• SUPPLIED RECORDS

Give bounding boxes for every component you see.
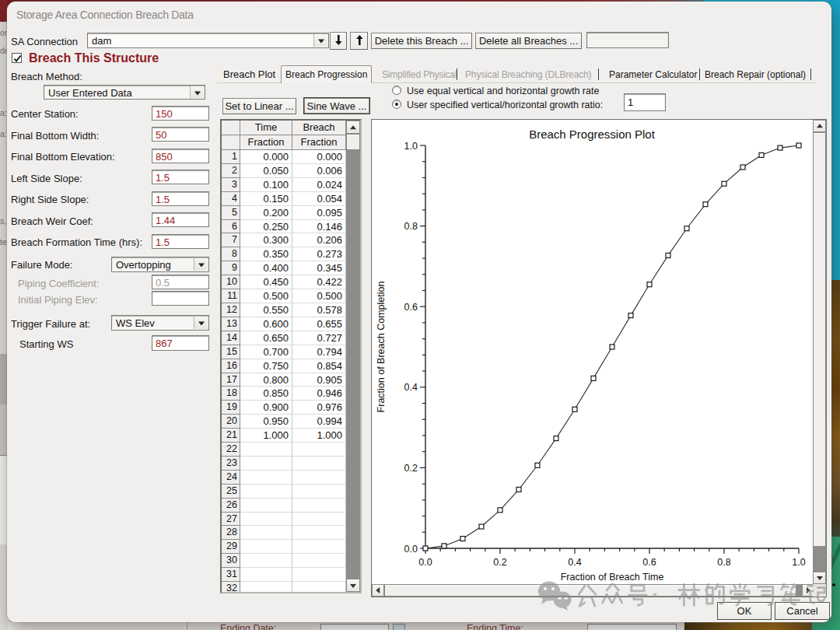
- cell-time-fraction[interactable]: 0.950: [240, 415, 292, 429]
- cell-time-fraction[interactable]: [240, 485, 292, 499]
- cell-breach-fraction[interactable]: 0.095: [292, 206, 346, 220]
- breach-method-combo[interactable]: User Entered Data: [44, 85, 205, 100]
- cell-time-fraction[interactable]: [240, 568, 292, 582]
- cell-time-fraction[interactable]: [240, 471, 292, 485]
- sa-connection-combo-button[interactable]: [313, 34, 327, 47]
- cell-breach-fraction[interactable]: [292, 582, 346, 592]
- scrollbar-track[interactable]: [346, 121, 360, 592]
- cell-breach-fraction[interactable]: [292, 513, 346, 527]
- cell-breach-fraction[interactable]: 0.794: [292, 345, 346, 359]
- cell-time-fraction[interactable]: [240, 513, 292, 527]
- cell-time-fraction[interactable]: 0.150: [240, 192, 292, 206]
- cell-time-fraction[interactable]: [240, 526, 292, 540]
- cell-time-fraction[interactable]: 0.200: [240, 206, 292, 220]
- cell-time-fraction[interactable]: [240, 499, 292, 513]
- cell-breach-fraction[interactable]: 0.905: [292, 373, 346, 387]
- cell-breach-fraction[interactable]: 0.006: [292, 164, 346, 178]
- cell-breach-fraction[interactable]: 0.500: [292, 289, 346, 303]
- cell-time-fraction[interactable]: [240, 457, 292, 471]
- cell-breach-fraction[interactable]: 0.976: [292, 401, 346, 415]
- tab-breach-progression[interactable]: Breach Progression: [285, 69, 367, 80]
- cell-time-fraction[interactable]: 0.350: [240, 247, 292, 261]
- cell-time-fraction[interactable]: 1.000: [240, 429, 292, 443]
- cell-time-fraction[interactable]: 0.700: [240, 345, 292, 359]
- trigger-failure-combo-button[interactable]: [194, 317, 208, 329]
- cell-breach-fraction[interactable]: [292, 568, 346, 582]
- starting-ws-field[interactable]: 867: [152, 335, 209, 351]
- tab-simplified-physical[interactable]: Simplified Physical: [382, 69, 457, 80]
- breach-this-structure-checkbox[interactable]: [12, 53, 22, 63]
- scroll-down-button[interactable]: [346, 579, 360, 592]
- failure-mode-combo[interactable]: Overtopping: [111, 257, 209, 272]
- tab-breach-plot[interactable]: Breach Plot: [223, 68, 275, 80]
- previous-connection-button[interactable]: [330, 32, 347, 50]
- cell-breach-fraction[interactable]: 0.655: [292, 317, 346, 331]
- cell-breach-fraction[interactable]: 0.054: [292, 192, 346, 206]
- table-vertical-scrollbar[interactable]: [346, 121, 360, 592]
- failure-mode-combo-button[interactable]: [194, 258, 208, 271]
- chart-vertical-scrollbar[interactable]: [813, 120, 826, 584]
- final-bottom-elevation-field[interactable]: 850: [152, 149, 209, 163]
- cell-breach-fraction[interactable]: 0.578: [292, 303, 346, 317]
- scroll-up-button[interactable]: [813, 120, 826, 132]
- delete-all-breaches-button[interactable]: Delete all Breaches ...: [475, 33, 582, 49]
- cell-breach-fraction[interactable]: [292, 457, 346, 471]
- cell-time-fraction[interactable]: 0.500: [240, 289, 292, 303]
- breach-method-combo-button[interactable]: [190, 86, 204, 98]
- sine-wave-button[interactable]: Sine Wave ...: [303, 97, 370, 114]
- cell-time-fraction[interactable]: 0.550: [240, 303, 292, 317]
- cell-time-fraction[interactable]: 0.850: [240, 387, 292, 401]
- cell-breach-fraction[interactable]: [292, 499, 346, 513]
- sa-connection-combo[interactable]: dam: [87, 33, 329, 48]
- cell-breach-fraction[interactable]: 0.994: [292, 415, 346, 429]
- right-side-slope-field[interactable]: 1.5: [152, 191, 209, 206]
- breach-weir-coef-field[interactable]: 1.44: [152, 212, 209, 227]
- cell-breach-fraction[interactable]: 0.206: [292, 233, 346, 247]
- cell-breach-fraction[interactable]: [292, 443, 346, 457]
- cell-time-fraction[interactable]: 0.250: [240, 220, 292, 234]
- next-connection-button[interactable]: [350, 32, 368, 50]
- cell-breach-fraction[interactable]: 0.000: [292, 150, 346, 164]
- scroll-left-button[interactable]: [372, 584, 384, 597]
- scrollbar-thumb[interactable]: [346, 134, 360, 150]
- cell-breach-fraction[interactable]: [292, 526, 346, 540]
- cell-time-fraction[interactable]: 0.450: [240, 275, 292, 289]
- cell-time-fraction[interactable]: 0.600: [240, 317, 292, 331]
- equal-growth-radio[interactable]: [392, 86, 401, 95]
- cell-breach-fraction[interactable]: [292, 485, 346, 499]
- cell-time-fraction[interactable]: 0.750: [240, 359, 292, 373]
- cell-breach-fraction[interactable]: 0.345: [292, 261, 346, 275]
- cell-time-fraction[interactable]: 0.400: [240, 261, 292, 275]
- growth-ratio-field[interactable]: 1: [624, 93, 666, 111]
- cell-breach-fraction[interactable]: 0.146: [292, 220, 346, 234]
- cell-breach-fraction[interactable]: 0.854: [292, 359, 346, 373]
- cell-time-fraction[interactable]: 0.900: [240, 401, 292, 415]
- final-bottom-width-field[interactable]: 50: [152, 127, 209, 142]
- scrollbar-thumb[interactable]: [813, 132, 826, 547]
- cell-time-fraction[interactable]: 0.300: [240, 233, 292, 247]
- cell-breach-fraction[interactable]: 0.422: [292, 275, 346, 289]
- trigger-failure-combo[interactable]: WS Elev: [111, 315, 209, 331]
- cell-breach-fraction[interactable]: [292, 554, 346, 568]
- cell-breach-fraction[interactable]: 0.727: [292, 331, 346, 345]
- specified-growth-radio[interactable]: [392, 100, 401, 109]
- cell-breach-fraction[interactable]: 1.000: [292, 429, 346, 443]
- cell-time-fraction[interactable]: 0.100: [240, 178, 292, 192]
- cell-breach-fraction[interactable]: [292, 540, 346, 554]
- tab-breach-repair[interactable]: Breach Repair (optional): [705, 69, 806, 80]
- scroll-up-button[interactable]: [346, 121, 360, 134]
- delete-this-breach-button[interactable]: Delete this Breach ...: [371, 33, 472, 49]
- cell-time-fraction[interactable]: 0.800: [240, 373, 292, 387]
- cell-time-fraction[interactable]: 0.650: [240, 331, 292, 345]
- cell-time-fraction[interactable]: [240, 540, 292, 554]
- cell-breach-fraction[interactable]: 0.946: [292, 387, 346, 401]
- set-to-linear-button[interactable]: Set to Linear ...: [222, 98, 296, 114]
- center-station-field[interactable]: 150: [152, 106, 209, 121]
- cell-breach-fraction[interactable]: 0.273: [292, 247, 346, 261]
- cell-time-fraction[interactable]: [240, 443, 292, 457]
- cell-time-fraction[interactable]: 0.050: [240, 164, 292, 178]
- tab-parameter-calculator[interactable]: Parameter Calculator: [609, 69, 697, 80]
- cell-breach-fraction[interactable]: 0.024: [292, 178, 346, 192]
- left-side-slope-field[interactable]: 1.5: [152, 170, 209, 184]
- cell-time-fraction[interactable]: [240, 582, 292, 592]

• DIRECTIONS
If a record holds a picture, leave the picture out and copy the rest exactly.

• ANSWER TO THE EXERCISE
Give bounding boxes for every component you see.
- cell-time-fraction[interactable]: 0.950: [240, 415, 292, 429]
- cell-time-fraction[interactable]: [240, 485, 292, 499]
- cell-breach-fraction[interactable]: 0.095: [292, 206, 346, 220]
- breach-method-combo[interactable]: User Entered Data: [44, 85, 205, 100]
- cell-time-fraction[interactable]: [240, 568, 292, 582]
- cell-time-fraction[interactable]: [240, 471, 292, 485]
- sa-connection-combo-button[interactable]: [313, 34, 327, 47]
- cell-breach-fraction[interactable]: [292, 582, 346, 592]
- scrollbar-track[interactable]: [346, 121, 360, 592]
- cell-breach-fraction[interactable]: [292, 513, 346, 527]
- cell-breach-fraction[interactable]: 0.794: [292, 345, 346, 359]
- cell-time-fraction[interactable]: [240, 513, 292, 527]
- cell-time-fraction[interactable]: 0.150: [240, 192, 292, 206]
- cell-time-fraction[interactable]: [240, 526, 292, 540]
- cell-time-fraction[interactable]: 0.200: [240, 206, 292, 220]
- cell-time-fraction[interactable]: [240, 499, 292, 513]
- cell-breach-fraction[interactable]: 0.905: [292, 373, 346, 387]
- cell-breach-fraction[interactable]: 0.006: [292, 164, 346, 178]
- cell-breach-fraction[interactable]: 0.500: [292, 289, 346, 303]
- cell-time-fraction[interactable]: [240, 457, 292, 471]
- cell-breach-fraction[interactable]: 0.976: [292, 401, 346, 415]
- tab-breach-progression[interactable]: Breach Progression: [285, 69, 367, 80]
- cell-time-fraction[interactable]: 0.350: [240, 247, 292, 261]
- cell-time-fraction[interactable]: 1.000: [240, 429, 292, 443]
- cell-time-fraction[interactable]: 0.700: [240, 345, 292, 359]
- trigger-failure-combo-button[interactable]: [194, 317, 208, 329]
- cell-breach-fraction[interactable]: [292, 568, 346, 582]
- starting-ws-field[interactable]: 867: [152, 335, 209, 351]
- tab-simplified-physical[interactable]: Simplified Physical: [382, 69, 457, 80]
- breach-this-structure-checkbox[interactable]: [12, 53, 22, 63]
- scroll-down-button[interactable]: [346, 579, 360, 592]
- failure-mode-combo[interactable]: Overtopping: [111, 257, 209, 272]
- tab-breach-plot[interactable]: Breach Plot: [223, 68, 275, 80]
- previous-connection-button[interactable]: [330, 32, 347, 50]
- cell-breach-fraction[interactable]: 0.655: [292, 317, 346, 331]
- cell-breach-fraction[interactable]: 0.054: [292, 192, 346, 206]
- table-vertical-scrollbar[interactable]: [346, 121, 360, 592]
- failure-mode-combo-button[interactable]: [194, 258, 208, 271]
- chart-vertical-scrollbar[interactable]: [813, 120, 826, 584]
- final-bottom-elevation-field[interactable]: 850: [152, 149, 209, 163]
- cell-breach-fraction[interactable]: 0.578: [292, 303, 346, 317]
- scroll-up-button[interactable]: [813, 120, 826, 132]
- delete-all-breaches-button[interactable]: Delete all Breaches ...: [475, 33, 582, 49]
- cell-breach-fraction[interactable]: [292, 457, 346, 471]
- cell-time-fraction[interactable]: 0.500: [240, 289, 292, 303]
- breach-method-combo-button[interactable]: [190, 86, 204, 98]
- sine-wave-button[interactable]: Sine Wave ...: [303, 97, 370, 114]
- cell-time-fraction[interactable]: 0.550: [240, 303, 292, 317]
- cell-time-fraction[interactable]: 0.850: [240, 387, 292, 401]
- cell-breach-fraction[interactable]: [292, 499, 346, 513]
- sa-connection-combo[interactable]: dam: [87, 33, 329, 48]
- cell-breach-fraction[interactable]: 0.994: [292, 415, 346, 429]
- right-side-slope-field[interactable]: 1.5: [152, 191, 209, 206]
- breach-weir-coef-field[interactable]: 1.44: [152, 212, 209, 227]
- cell-breach-fraction[interactable]: 0.206: [292, 233, 346, 247]
- cell-breach-fraction[interactable]: [292, 443, 346, 457]
- cell-time-fraction[interactable]: 0.250: [240, 220, 292, 234]
- next-connection-button[interactable]: [350, 32, 368, 50]
- cell-breach-fraction[interactable]: 0.000: [292, 150, 346, 164]
- scroll-left-button[interactable]: [372, 584, 384, 597]
- scrollbar-thumb[interactable]: [346, 134, 360, 150]
- cell-breach-fraction[interactable]: [292, 526, 346, 540]
- cell-time-fraction[interactable]: 0.450: [240, 275, 292, 289]
- cell-time-fraction[interactable]: 0.600: [240, 317, 292, 331]
- equal-growth-radio[interactable]: [392, 86, 401, 95]
- cell-breach-fraction[interactable]: [292, 485, 346, 499]
- cell-time-fraction[interactable]: 0.750: [240, 359, 292, 373]
- cell-breach-fraction[interactable]: 0.345: [292, 261, 346, 275]
- cell-time-fraction[interactable]: 0.400: [240, 261, 292, 275]
- growth-ratio-field[interactable]: 1: [624, 93, 666, 111]
- cell-breach-fraction[interactable]: 0.146: [292, 220, 346, 234]
- cell-breach-fraction[interactable]: 0.854: [292, 359, 346, 373]
- cell-time-fraction[interactable]: 0.900: [240, 401, 292, 415]
- final-bottom-width-field[interactable]: 50: [152, 127, 209, 142]
- scrollbar-thumb[interactable]: [813, 132, 826, 547]
- cell-time-fraction[interactable]: 0.300: [240, 233, 292, 247]
- cell-breach-fraction[interactable]: 0.422: [292, 275, 346, 289]
- trigger-failure-combo[interactable]: WS Elev: [111, 315, 209, 331]
- cell-breach-fraction[interactable]: [292, 554, 346, 568]
- cell-breach-fraction[interactable]: 0.727: [292, 331, 346, 345]
- specified-growth-radio[interactable]: [392, 100, 401, 109]
- cell-breach-fraction[interactable]: 1.000: [292, 429, 346, 443]
- cell-time-fraction[interactable]: 0.100: [240, 178, 292, 192]
- cell-breach-fraction[interactable]: [292, 540, 346, 554]
- tab-breach-repair[interactable]: Breach Repair (optional): [705, 69, 806, 80]
- scroll-up-button[interactable]: [346, 121, 360, 134]
- delete-this-breach-button[interactable]: Delete this Breach ...: [371, 33, 472, 49]
- cell-time-fraction[interactable]: 0.800: [240, 373, 292, 387]
- cell-time-fraction[interactable]: 0.650: [240, 331, 292, 345]
- cell-time-fraction[interactable]: [240, 540, 292, 554]
- cell-breach-fraction[interactable]: 0.946: [292, 387, 346, 401]
- set-to-linear-button[interactable]: Set to Linear ...: [222, 98, 296, 114]
- center-station-field[interactable]: 150: [152, 106, 209, 121]
- cell-breach-fraction[interactable]: 0.273: [292, 247, 346, 261]
- cell-time-fraction[interactable]: [240, 443, 292, 457]
- cell-time-fraction[interactable]: 0.050: [240, 164, 292, 178]
- tab-parameter-calculator[interactable]: Parameter Calculator: [609, 69, 697, 80]
- cell-breach-fraction[interactable]: 0.024: [292, 178, 346, 192]
- left-side-slope-field[interactable]: 1.5: [152, 170, 209, 184]
- cell-time-fraction[interactable]: [240, 582, 292, 592]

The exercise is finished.